YOUR ASSIGNMENT
No pictures belong in the copy. Restate the rest of the data exactly.

DATA FOR ANALYSIS
-- Opening Marker --
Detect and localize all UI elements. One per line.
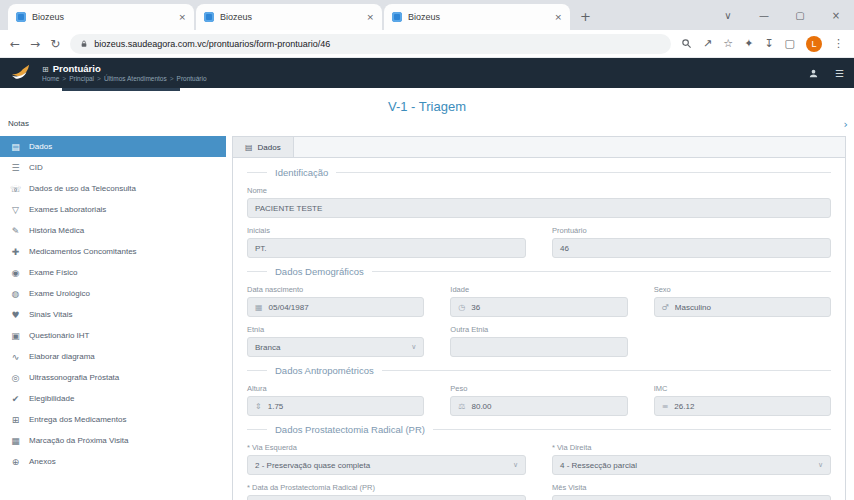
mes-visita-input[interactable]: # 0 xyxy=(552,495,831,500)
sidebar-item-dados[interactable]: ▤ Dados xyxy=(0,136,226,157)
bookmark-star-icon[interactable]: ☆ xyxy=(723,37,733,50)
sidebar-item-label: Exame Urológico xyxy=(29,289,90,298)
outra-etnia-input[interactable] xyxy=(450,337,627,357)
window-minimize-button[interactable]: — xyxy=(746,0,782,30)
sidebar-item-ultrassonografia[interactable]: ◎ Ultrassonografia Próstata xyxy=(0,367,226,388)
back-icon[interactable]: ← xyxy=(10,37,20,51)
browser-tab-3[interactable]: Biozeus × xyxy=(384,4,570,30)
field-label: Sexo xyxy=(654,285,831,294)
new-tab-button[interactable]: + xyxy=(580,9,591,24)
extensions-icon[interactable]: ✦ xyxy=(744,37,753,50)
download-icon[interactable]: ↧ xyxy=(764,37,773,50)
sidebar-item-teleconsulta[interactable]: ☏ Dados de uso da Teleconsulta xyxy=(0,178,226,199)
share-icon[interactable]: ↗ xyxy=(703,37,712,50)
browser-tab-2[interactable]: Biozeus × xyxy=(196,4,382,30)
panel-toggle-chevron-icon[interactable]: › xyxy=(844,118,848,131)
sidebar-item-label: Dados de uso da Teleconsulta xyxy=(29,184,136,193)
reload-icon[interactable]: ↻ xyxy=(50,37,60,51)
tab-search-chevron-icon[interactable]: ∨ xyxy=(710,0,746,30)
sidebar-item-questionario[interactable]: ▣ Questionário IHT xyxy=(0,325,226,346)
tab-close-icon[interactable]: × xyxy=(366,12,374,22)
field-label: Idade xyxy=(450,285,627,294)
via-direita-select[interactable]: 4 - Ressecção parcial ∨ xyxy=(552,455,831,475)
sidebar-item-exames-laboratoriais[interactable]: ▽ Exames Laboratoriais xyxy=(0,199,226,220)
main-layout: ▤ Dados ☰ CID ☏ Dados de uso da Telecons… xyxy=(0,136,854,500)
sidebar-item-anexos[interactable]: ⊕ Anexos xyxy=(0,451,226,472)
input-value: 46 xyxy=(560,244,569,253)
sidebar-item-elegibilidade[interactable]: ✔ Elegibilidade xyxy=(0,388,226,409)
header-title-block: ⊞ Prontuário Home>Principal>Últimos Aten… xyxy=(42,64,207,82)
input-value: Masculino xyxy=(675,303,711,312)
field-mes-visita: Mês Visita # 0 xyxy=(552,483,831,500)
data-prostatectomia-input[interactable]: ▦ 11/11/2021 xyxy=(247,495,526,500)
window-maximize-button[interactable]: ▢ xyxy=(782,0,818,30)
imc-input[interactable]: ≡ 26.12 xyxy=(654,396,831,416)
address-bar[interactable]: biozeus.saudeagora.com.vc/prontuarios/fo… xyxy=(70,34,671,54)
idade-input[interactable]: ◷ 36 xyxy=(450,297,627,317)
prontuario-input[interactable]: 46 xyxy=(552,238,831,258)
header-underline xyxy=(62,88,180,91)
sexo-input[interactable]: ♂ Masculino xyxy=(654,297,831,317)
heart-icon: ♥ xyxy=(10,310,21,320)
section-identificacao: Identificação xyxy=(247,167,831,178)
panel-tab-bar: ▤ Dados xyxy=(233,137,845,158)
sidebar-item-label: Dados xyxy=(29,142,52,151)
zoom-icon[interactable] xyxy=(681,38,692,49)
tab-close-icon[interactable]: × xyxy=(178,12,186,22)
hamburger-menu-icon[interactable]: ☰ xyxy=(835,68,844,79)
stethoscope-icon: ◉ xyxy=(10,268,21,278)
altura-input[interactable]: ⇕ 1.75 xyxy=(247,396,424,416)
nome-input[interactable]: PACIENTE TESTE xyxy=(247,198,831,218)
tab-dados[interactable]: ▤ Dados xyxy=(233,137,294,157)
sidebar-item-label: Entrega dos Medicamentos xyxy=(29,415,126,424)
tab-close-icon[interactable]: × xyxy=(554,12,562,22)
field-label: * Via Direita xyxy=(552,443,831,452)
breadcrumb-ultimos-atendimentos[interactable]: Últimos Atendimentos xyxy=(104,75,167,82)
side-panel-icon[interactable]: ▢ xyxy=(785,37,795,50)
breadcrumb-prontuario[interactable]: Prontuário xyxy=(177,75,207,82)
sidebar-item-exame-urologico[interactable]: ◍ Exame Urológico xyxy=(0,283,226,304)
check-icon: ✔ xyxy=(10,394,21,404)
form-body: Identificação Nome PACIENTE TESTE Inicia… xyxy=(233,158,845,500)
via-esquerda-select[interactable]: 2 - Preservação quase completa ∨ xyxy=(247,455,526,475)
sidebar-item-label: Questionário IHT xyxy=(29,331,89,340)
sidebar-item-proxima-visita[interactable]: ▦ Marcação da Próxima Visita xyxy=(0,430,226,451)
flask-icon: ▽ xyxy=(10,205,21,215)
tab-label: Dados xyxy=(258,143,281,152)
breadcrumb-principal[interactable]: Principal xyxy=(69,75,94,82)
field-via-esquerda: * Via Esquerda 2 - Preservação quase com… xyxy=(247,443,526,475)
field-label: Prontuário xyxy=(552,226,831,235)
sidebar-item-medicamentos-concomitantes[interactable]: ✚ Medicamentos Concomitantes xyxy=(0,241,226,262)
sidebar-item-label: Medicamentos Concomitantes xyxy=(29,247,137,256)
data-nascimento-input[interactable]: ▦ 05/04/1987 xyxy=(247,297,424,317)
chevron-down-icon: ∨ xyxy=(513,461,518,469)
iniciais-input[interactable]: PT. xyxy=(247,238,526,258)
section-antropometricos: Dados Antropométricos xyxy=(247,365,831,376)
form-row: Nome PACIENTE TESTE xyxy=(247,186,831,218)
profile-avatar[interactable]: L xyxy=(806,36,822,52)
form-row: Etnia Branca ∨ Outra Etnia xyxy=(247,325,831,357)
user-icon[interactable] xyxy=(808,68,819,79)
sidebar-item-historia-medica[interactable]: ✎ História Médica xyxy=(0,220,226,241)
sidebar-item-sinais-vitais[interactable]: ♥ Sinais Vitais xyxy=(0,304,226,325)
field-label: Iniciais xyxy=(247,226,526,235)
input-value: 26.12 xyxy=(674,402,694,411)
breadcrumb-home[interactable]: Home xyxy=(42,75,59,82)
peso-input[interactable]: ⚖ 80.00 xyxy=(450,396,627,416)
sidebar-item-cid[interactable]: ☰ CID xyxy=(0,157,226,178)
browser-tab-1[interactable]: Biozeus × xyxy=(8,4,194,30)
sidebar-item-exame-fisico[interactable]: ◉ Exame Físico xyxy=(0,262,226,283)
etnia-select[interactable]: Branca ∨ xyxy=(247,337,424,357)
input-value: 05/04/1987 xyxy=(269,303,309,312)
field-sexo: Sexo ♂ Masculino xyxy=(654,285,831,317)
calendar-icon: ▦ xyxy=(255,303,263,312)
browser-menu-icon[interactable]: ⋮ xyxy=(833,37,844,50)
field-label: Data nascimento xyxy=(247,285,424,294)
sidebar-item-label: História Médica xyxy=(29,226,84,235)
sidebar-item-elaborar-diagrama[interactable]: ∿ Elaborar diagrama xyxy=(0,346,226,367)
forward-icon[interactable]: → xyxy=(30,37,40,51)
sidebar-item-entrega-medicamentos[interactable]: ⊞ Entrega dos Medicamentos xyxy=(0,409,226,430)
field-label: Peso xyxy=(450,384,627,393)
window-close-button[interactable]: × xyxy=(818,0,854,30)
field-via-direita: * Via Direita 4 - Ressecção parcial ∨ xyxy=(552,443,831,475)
-- Closing Marker --
SOLUTION TO THIS TASK
Detect and localize all UI elements. One per line.
mes-visita-input[interactable]: # 0 xyxy=(552,495,831,500)
sidebar-item-dados[interactable]: ▤ Dados xyxy=(0,136,226,157)
bookmark-star-icon[interactable]: ☆ xyxy=(723,37,733,50)
sidebar-item-label: Exame Urológico xyxy=(29,289,90,298)
outra-etnia-input[interactable] xyxy=(450,337,627,357)
window-minimize-button[interactable]: — xyxy=(746,0,782,30)
sidebar-item-ultrassonografia[interactable]: ◎ Ultrassonografia Próstata xyxy=(0,367,226,388)
back-icon[interactable]: ← xyxy=(10,37,20,51)
browser-tab-3[interactable]: Biozeus × xyxy=(384,4,570,30)
field-label: Sexo xyxy=(654,285,831,294)
new-tab-button[interactable]: + xyxy=(580,9,591,24)
extensions-icon[interactable]: ✦ xyxy=(744,37,753,50)
download-icon[interactable]: ↧ xyxy=(764,37,773,50)
sidebar-item-teleconsulta[interactable]: ☏ Dados de uso da Teleconsulta xyxy=(0,178,226,199)
share-icon[interactable]: ↗ xyxy=(703,37,712,50)
browser-tab-2[interactable]: Biozeus × xyxy=(196,4,382,30)
panel-toggle-chevron-icon[interactable]: › xyxy=(844,118,848,131)
sidebar-item-label: Dados de uso da Teleconsulta xyxy=(29,184,136,193)
reload-icon[interactable]: ↻ xyxy=(50,37,60,51)
tab-search-chevron-icon[interactable]: ∨ xyxy=(710,0,746,30)
sidebar-item-questionario[interactable]: ▣ Questionário IHT xyxy=(0,325,226,346)
tab-close-icon[interactable]: × xyxy=(366,12,374,22)
field-label: Idade xyxy=(450,285,627,294)
via-direita-select[interactable]: 4 - Ressecção parcial ∨ xyxy=(552,455,831,475)
sidebar-item-exames-laboratoriais[interactable]: ▽ Exames Laboratoriais xyxy=(0,199,226,220)
main-layout: ▤ Dados ☰ CID ☏ Dados de uso da Telecons… xyxy=(0,136,854,500)
sidebar-item-anexos[interactable]: ⊕ Anexos xyxy=(0,451,226,472)
input-value: 46 xyxy=(560,244,569,253)
sidebar-item-elegibilidade[interactable]: ✔ Elegibilidade xyxy=(0,388,226,409)
header-title-block: ⊞ Prontuário Home>Principal>Últimos Aten… xyxy=(42,64,207,82)
input-value: Masculino xyxy=(675,303,711,312)
field-mes-visita: Mês Visita # 0 xyxy=(552,483,831,500)
data-prostatectomia-input[interactable]: ▦ 11/11/2021 xyxy=(247,495,526,500)
window-maximize-button[interactable]: ▢ xyxy=(782,0,818,30)
imc-input[interactable]: ≡ 26.12 xyxy=(654,396,831,416)
address-bar[interactable]: biozeus.saudeagora.com.vc/prontuarios/fo… xyxy=(70,34,671,54)
idade-input[interactable]: ◷ 36 xyxy=(450,297,627,317)
prontuario-input[interactable]: 46 xyxy=(552,238,831,258)
header-underline xyxy=(62,88,180,91)
sexo-input[interactable]: ♂ Masculino xyxy=(654,297,831,317)
heart-icon: ♥ xyxy=(10,310,21,320)
section-identificacao: Identificação xyxy=(247,167,831,178)
panel-tab-bar: ▤ Dados xyxy=(233,137,845,158)
sidebar-item-label: Dados xyxy=(29,142,52,151)
zoom-icon[interactable] xyxy=(681,38,692,49)
tab-close-icon[interactable]: × xyxy=(178,12,186,22)
hamburger-menu-icon[interactable]: ☰ xyxy=(835,68,844,79)
stethoscope-icon: ◉ xyxy=(10,268,21,278)
altura-input[interactable]: ⇕ 1.75 xyxy=(247,396,424,416)
nome-input[interactable]: PACIENTE TESTE xyxy=(247,198,831,218)
tab-dados[interactable]: ▤ Dados xyxy=(233,137,294,157)
sidebar-item-label: Entrega dos Medicamentos xyxy=(29,415,126,424)
tab-close-icon[interactable]: × xyxy=(554,12,562,22)
field-label: * Via Direita xyxy=(552,443,831,452)
breadcrumb-ultimos-atendimentos[interactable]: Últimos Atendimentos xyxy=(104,75,167,82)
side-panel-icon[interactable]: ▢ xyxy=(785,37,795,50)
breadcrumb-prontuario[interactable]: Prontuário xyxy=(177,75,207,82)
sidebar-item-exame-urologico[interactable]: ◍ Exame Urológico xyxy=(0,283,226,304)
check-icon: ✔ xyxy=(10,394,21,404)
form-body: Identificação Nome PACIENTE TESTE Inicia… xyxy=(233,158,845,500)
via-esquerda-select[interactable]: 2 - Preservação quase completa ∨ xyxy=(247,455,526,475)
sidebar-item-label: Questionário IHT xyxy=(29,331,89,340)
sidebar-item-proxima-visita[interactable]: ▦ Marcação da Próxima Visita xyxy=(0,430,226,451)
flask-icon: ▽ xyxy=(10,205,21,215)
tab-label: Dados xyxy=(258,143,281,152)
breadcrumb-principal[interactable]: Principal xyxy=(69,75,94,82)
field-via-esquerda: * Via Esquerda 2 - Preservação quase com… xyxy=(247,443,526,475)
field-label: Prontuário xyxy=(552,226,831,235)
sidebar-item-medicamentos-concomitantes[interactable]: ✚ Medicamentos Concomitantes xyxy=(0,241,226,262)
sidebar-item-label: Medicamentos Concomitantes xyxy=(29,247,137,256)
data-nascimento-input[interactable]: ▦ 05/04/1987 xyxy=(247,297,424,317)
chevron-down-icon: ∨ xyxy=(513,461,518,469)
iniciais-input[interactable]: PT. xyxy=(247,238,526,258)
section-antropometricos: Dados Antropométricos xyxy=(247,365,831,376)
form-row: Nome PACIENTE TESTE xyxy=(247,186,831,218)
profile-avatar[interactable]: L xyxy=(806,36,822,52)
form-row: Etnia Branca ∨ Outra Etnia xyxy=(247,325,831,357)
user-icon[interactable] xyxy=(808,68,819,79)
sidebar-item-historia-medica[interactable]: ✎ História Médica xyxy=(0,220,226,241)
sidebar-item-sinais-vitais[interactable]: ♥ Sinais Vitais xyxy=(0,304,226,325)
field-label: Iniciais xyxy=(247,226,526,235)
input-value: 26.12 xyxy=(674,402,694,411)
breadcrumb-home[interactable]: Home xyxy=(42,75,59,82)
peso-input[interactable]: ⚖ 80.00 xyxy=(450,396,627,416)
sidebar-item-cid[interactable]: ☰ CID xyxy=(0,157,226,178)
browser-tab-1[interactable]: Biozeus × xyxy=(8,4,194,30)
sidebar-item-exame-fisico[interactable]: ◉ Exame Físico xyxy=(0,262,226,283)
etnia-select[interactable]: Branca ∨ xyxy=(247,337,424,357)
input-value: 05/04/1987 xyxy=(269,303,309,312)
field-sexo: Sexo ♂ Masculino xyxy=(654,285,831,317)
calendar-icon: ▦ xyxy=(255,303,263,312)
browser-menu-icon[interactable]: ⋮ xyxy=(833,37,844,50)
field-label: Data nascimento xyxy=(247,285,424,294)
sidebar-item-label: História Médica xyxy=(29,226,84,235)
sidebar-item-elaborar-diagrama[interactable]: ∿ Elaborar diagrama xyxy=(0,346,226,367)
forward-icon[interactable]: → xyxy=(30,37,40,51)
sidebar-item-entrega-medicamentos[interactable]: ⊞ Entrega dos Medicamentos xyxy=(0,409,226,430)
field-label: Peso xyxy=(450,384,627,393)
window-close-button[interactable]: × xyxy=(818,0,854,30)
field-via-direita: * Via Direita 4 - Ressecção parcial ∨ xyxy=(552,443,831,475)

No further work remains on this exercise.